The Lazy Person’s Guide To Optimising Blog Posts For SEO

I didn’t pay much attention to SEO for a long time until I used it at my gym.

When we first launched our gym website we were getting 300’ish organic visits and five leads per month. Given the tiny amount of effort we invested, we quickly realised how valuable this channel was going to be for our business, so we doubled down on SEO. Just two years later we’re getting 1,000 visits and 30’ish leads per month. Which adds $10,000 in annual recurring revenue to our top line every single month.

I then took my experience from ranking our gym’s website on the front page of Google to blogging. And without compromising my writing have found a way to purposely and constantly rank blog posts on the front page of Google for relevant keywords.

I don’t have time to dot every SEO I, and frankly, I find it boring. So over the past year or so, I’ve spent 100+ hours researching and testing my way to an 80/20 approach for on-page SEO or what I’ll call here blog post optimisation.

So what I’ll cover here is how to optimise blog posts for SEO the lazy person’s way. In other words, I try to rank (front page of Google) every blog post I write with the least amount of effort.

Keywords Are The Holy Grail of Optimising Blog Posts For SEO

The crux of blog post optimisation (I’ll touch on a couple of other considerations you might want to make at the end) is finding the right keyword to rank for.

Every good blog post is just one ‘right’ keyword away from making Google’s front page.

Notice that I say ‘keyword’ not ‘keywords’. I only ever go after one keyword or keyword phrase; everything else is a bonus.

Finding The Right Keyword

To find the right keywords or keyword phrases to rank for, you need to understand domain authority.

Domain authority is a signal Google uses to rank the credibility of your website. The higher your domain authority or D/A for short, the more likely you’ll rank for a keyword.

If you have a low D/A, there’s no point going after competitive keywords, i.e. ones with high search volume.

There are two tools you need to help you here.

Keywords Anywhere is a chrome extension that will show you everything you need to know about keyword competitiveness, like search volume.

Moz SEO analysis tool will tell you what the domain authority of yours and other websites are.
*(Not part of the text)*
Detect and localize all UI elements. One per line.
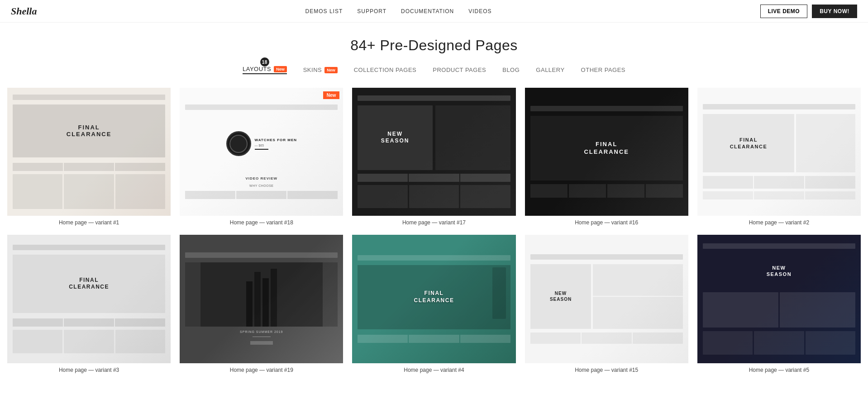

D/A scores are calculated using a logarithmic scale out of 100. This means it’s way harder to improve from 40 – 50 than going from 0 – 10. Very few websites score above 90, and most score below 10. Our’s (the blog you’re reading) currently has a D/A of 9, which is very low.

Our score of 9 should give you hope. If we can rank with a low D/A, then you can too.

Going back to keyword competitiveness. There are multiple metrics that SEO people will tell you to consider, and maybe rightly so. I only care about 1.

Keyword search volume

See above using the keywords anywhere there are 22,000 searches per month for ‘SEO’, and Backlinko holds the top spot with a D/A of 66. Well, out of our (hakune’s) league.

If I want to rank for SEO for this blog post, I need to find a lower search volume keyword where the top content creators in this space aren’t competing. For SEO search terms, this is virtually impossible.

After exploring longer-tail SEO search terms, I found how to optimise blog posts for SEO only has 320 searches per month and decided to go for that.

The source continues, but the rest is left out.